Study participants showed that 12.7 and 19.9%, respectively, perceived themselves likely to acquire the infection and the disease by responding ‘10’. In the already mentioned studies of Brazil and United States, 68.1% perceived themselves at moderate-to-high risk (Moreira et al, 2006b) and 54% strongly or somewhat agreed that they were at risk of developing cervical cancer (Kahn et al, 2003). Further, the results of the logistic regression model showed that women who perceived a high risk of contracting HPV infection were more likely to receive the vaccination in future. That finding of an association between willingness to receive the vaccination and self-perceived risk of contracting infection agrees with a prior study (Moreira et al, 2006a). Why persons at higher self-perceived risk are the most willing to obtain vaccination is clear. Perceptions of heightened risk do serve as an effective stimulus to pursue vaccination. Another notable finding was that among the respondents who stated that they would not consider HPV vaccination in future, their most commonly stated reason appeared to be the belief that the vaccine was dangerous.

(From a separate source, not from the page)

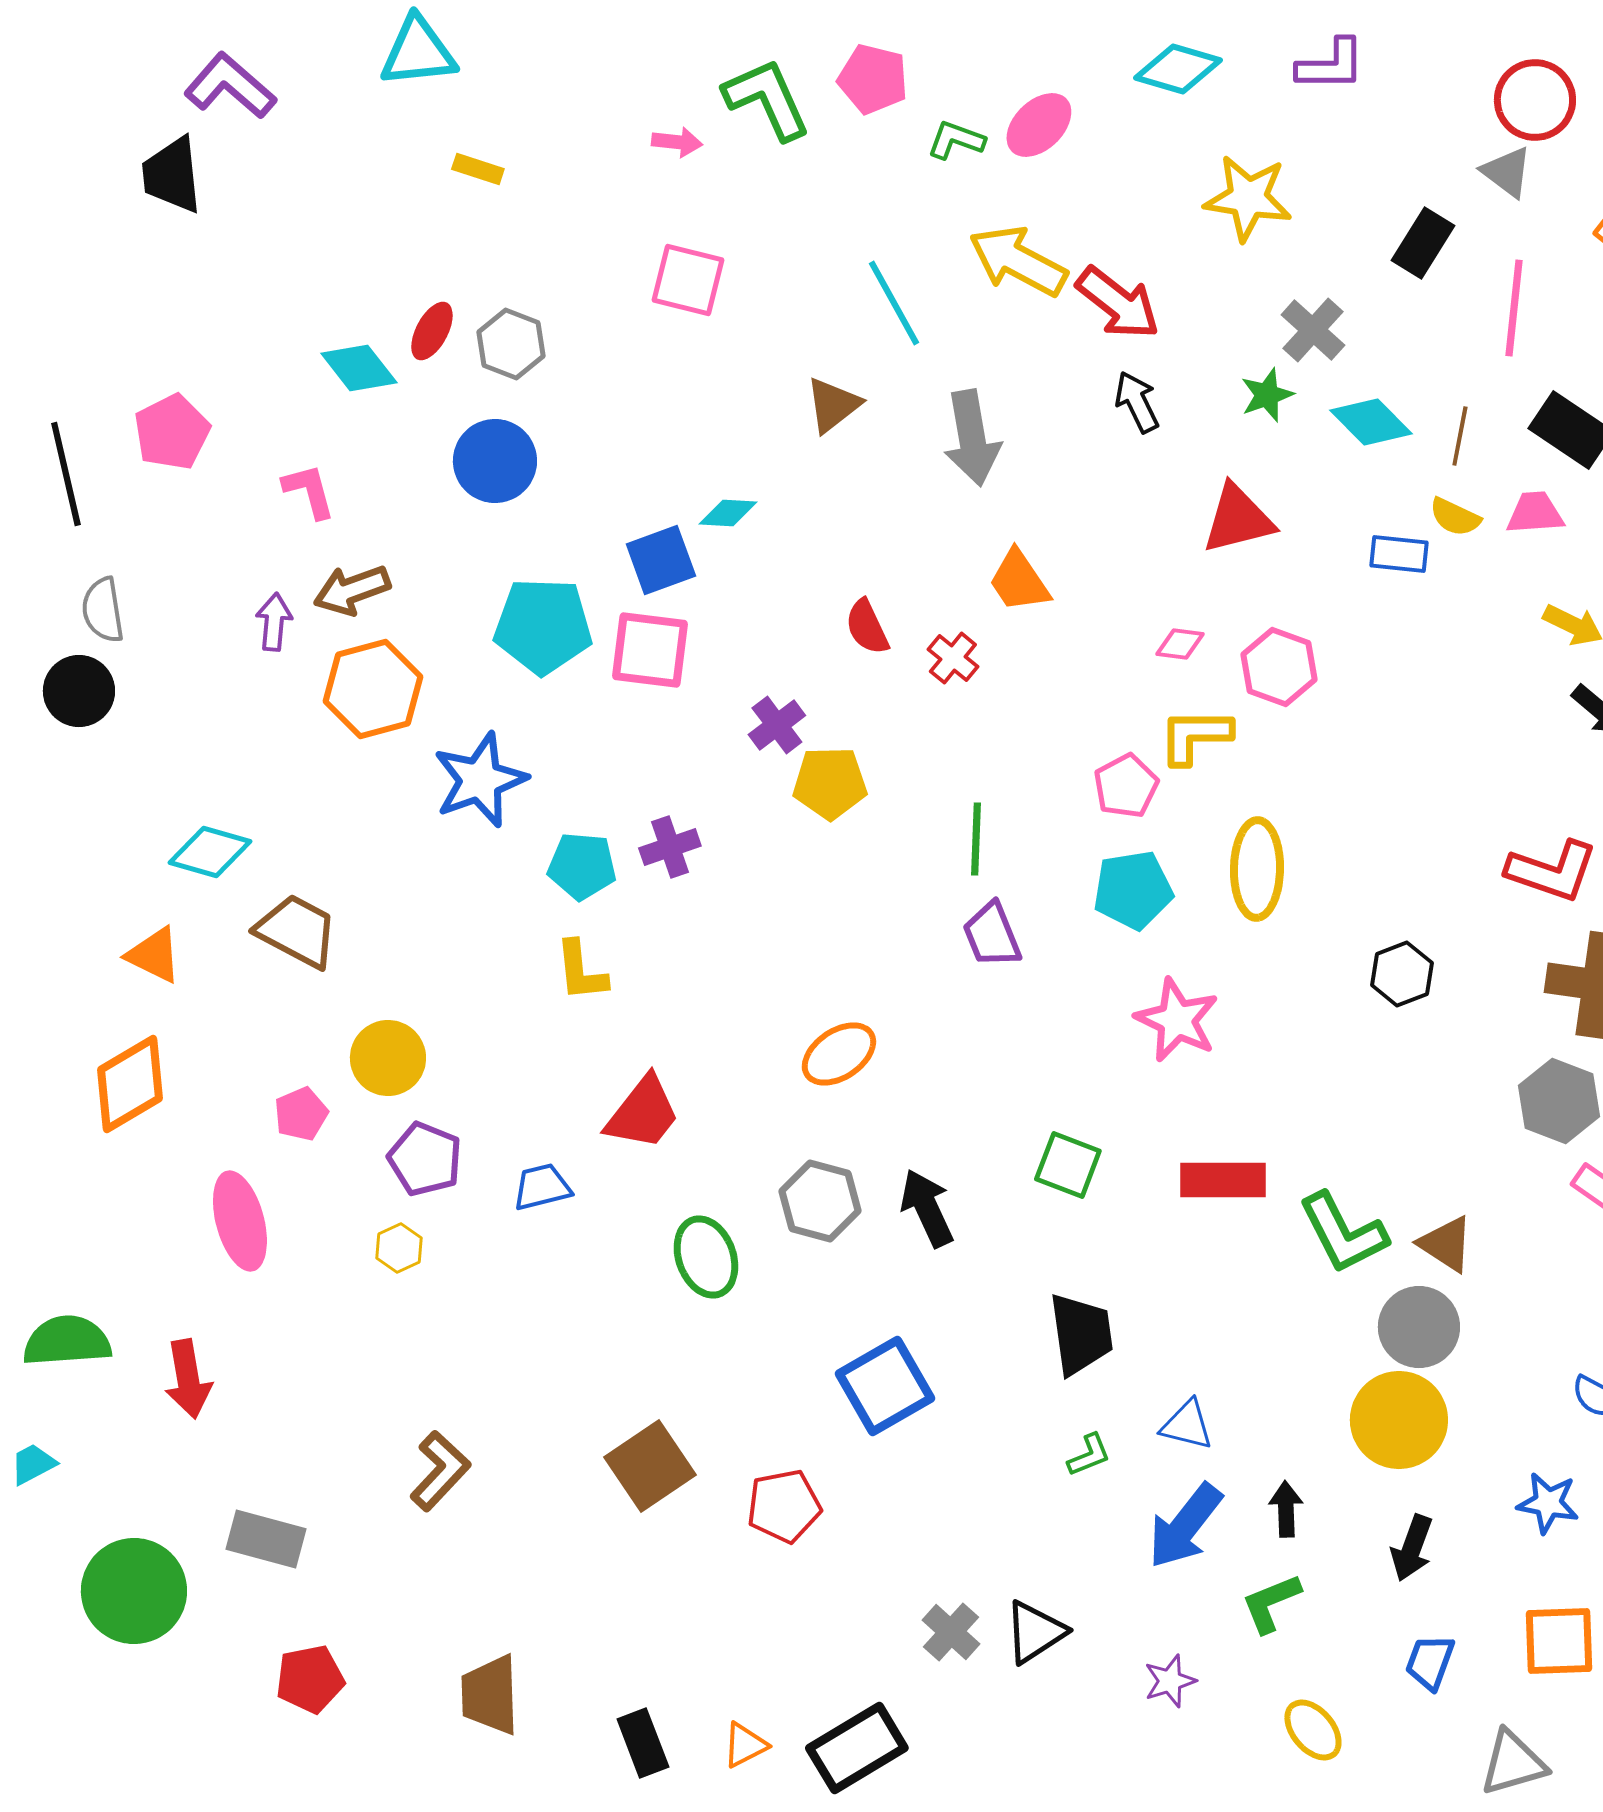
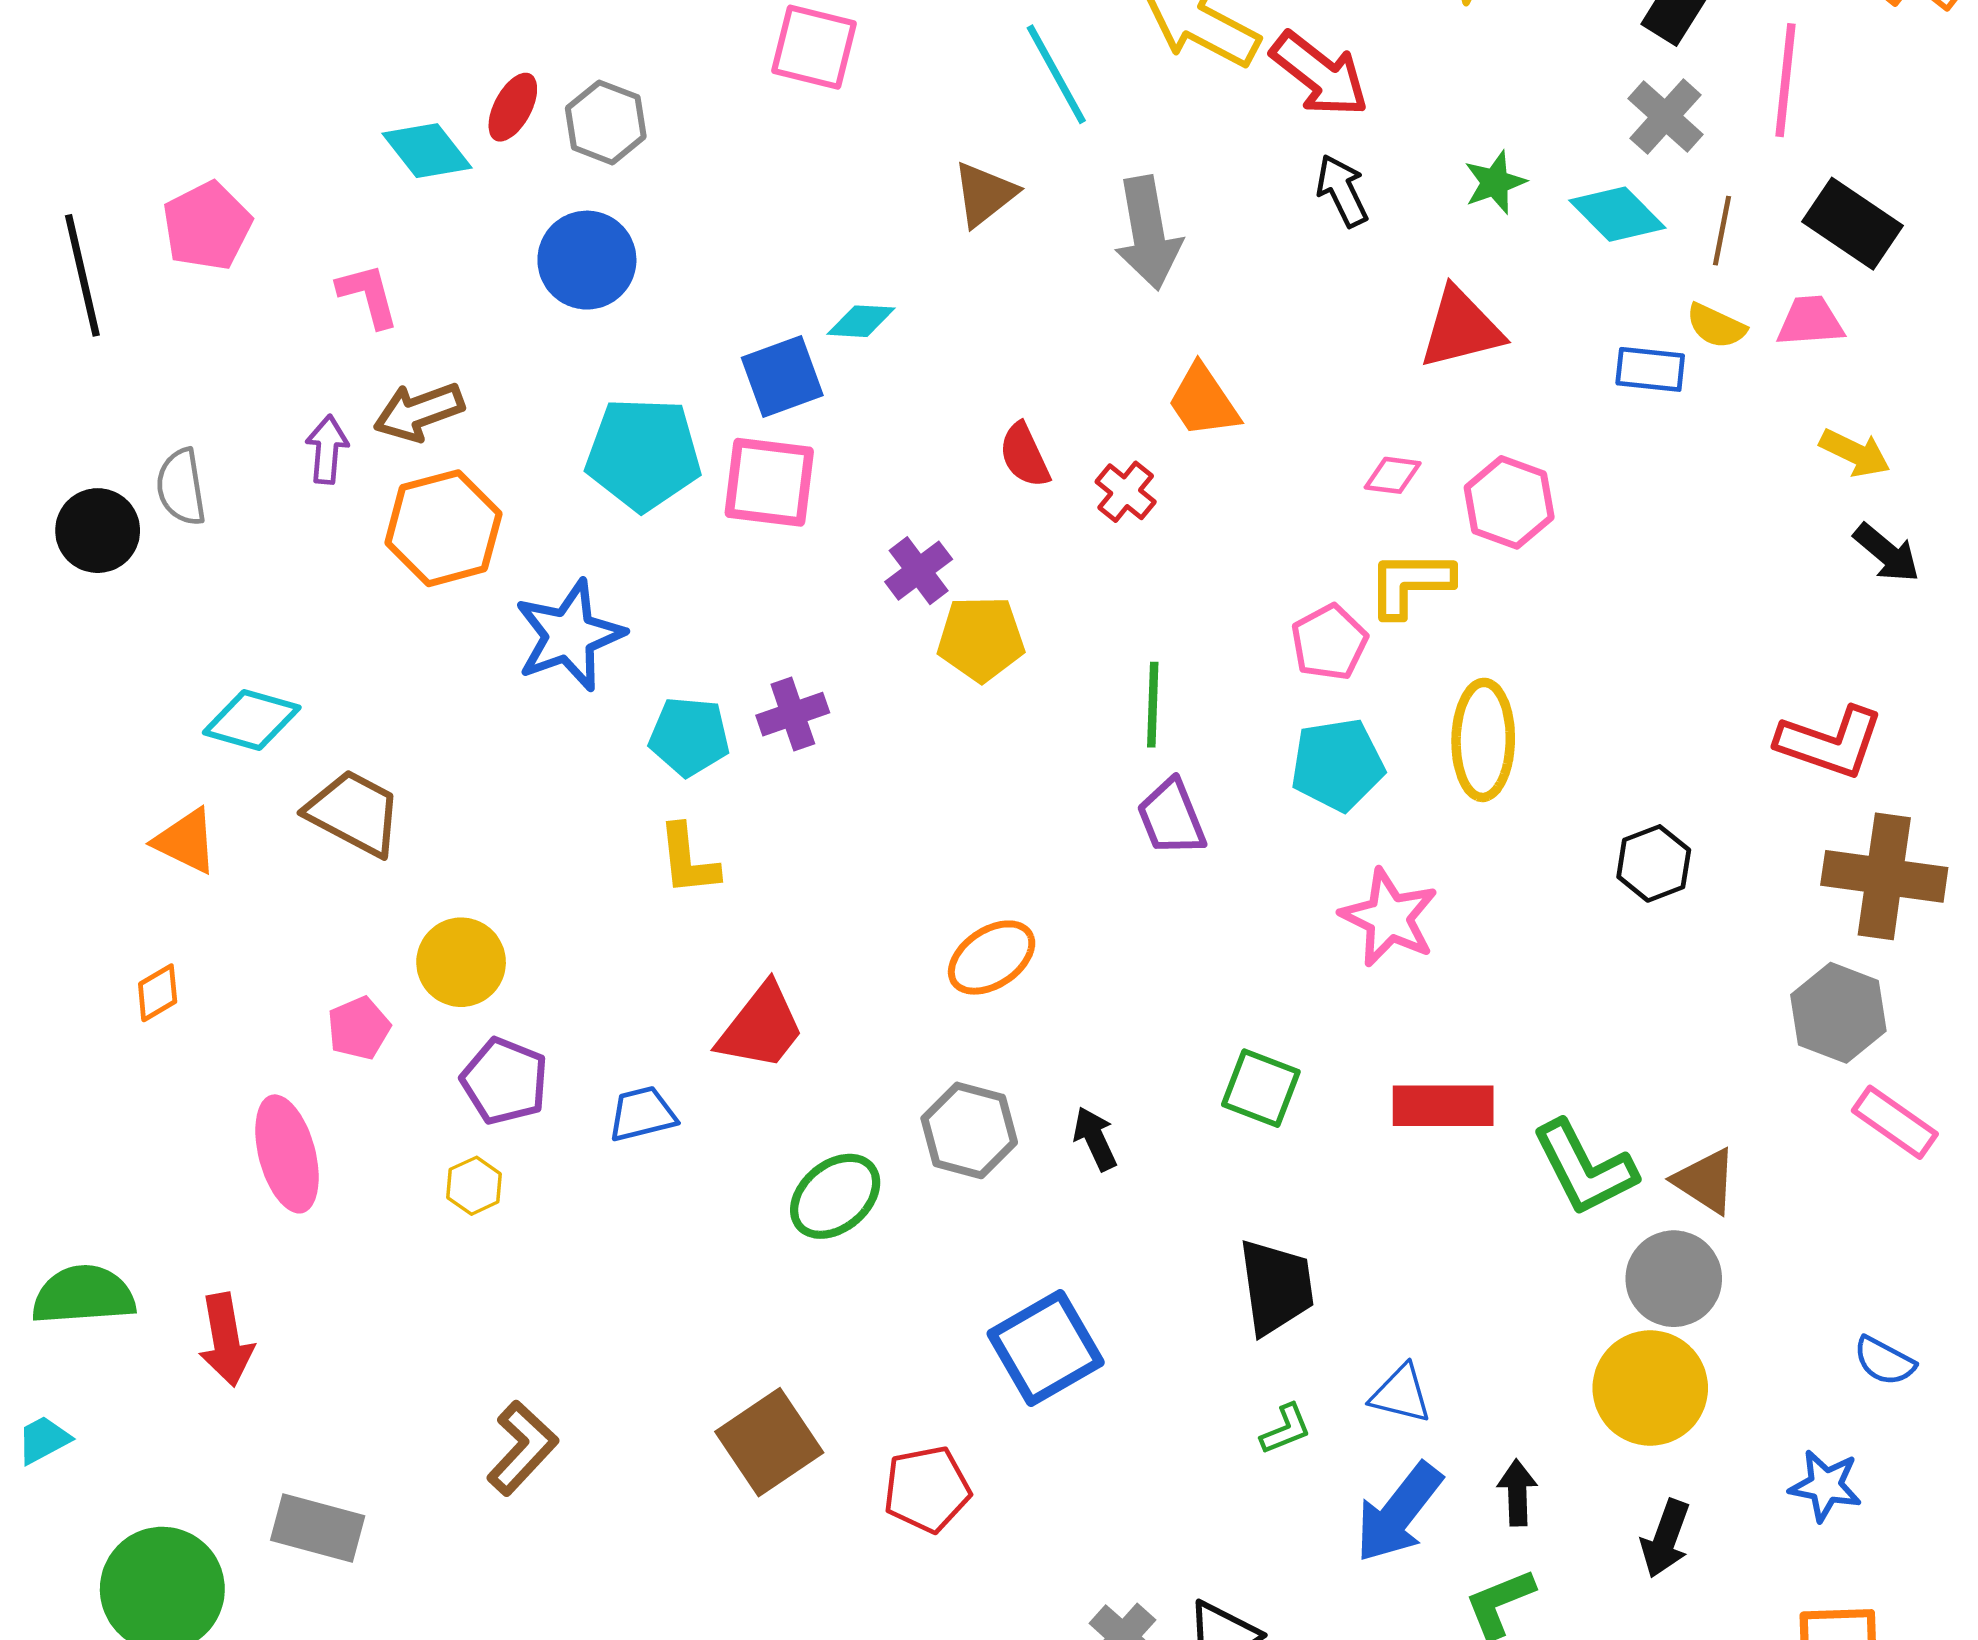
gray cross: (1313, 330) -> (1666, 117), moved
gray semicircle: (103, 610) -> (181, 487), moved
orange diamond: (130, 1084) -> (158, 993), size x0.5
black arrow: (927, 1208) -> (1095, 1139), size x0.7
green ellipse: (706, 1257) -> (835, 1196), turned 70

These findings have implications for practice in public health as physicians, mainly those in primary care, are obligated to evaluate and rectify, when appropriate, any misperceptions or confusions about vaccination.

This study has some potential limitations. First, the research questions were investigated by a cross-sectional study design. Such design precludes determination of causal relationships between different factors and outcomes. Second, information was gathered by self-reported questionnaire and so the possibility exists that some responses may have reported incorrect information. Notwithstanding this criticism, the anonymity of the study may have reduced the variation in the responses. This study, however, displays important strengths: first, it provides information from a large number of participants and this allows exploration of very weak associations between variables; second, the data were essentially complete; third, the participation rate was very high, probably reflecting heightened interest for this survey.

In conclusion, our results suggest that the continuing efforts should be directed at focusing attention towards the benefits of following HPV vaccination recommendations emphasising those factors positively associated. There is also an urgent need for designing educational interventions to improve the level of knowledge about HPV infection and cervical cancer.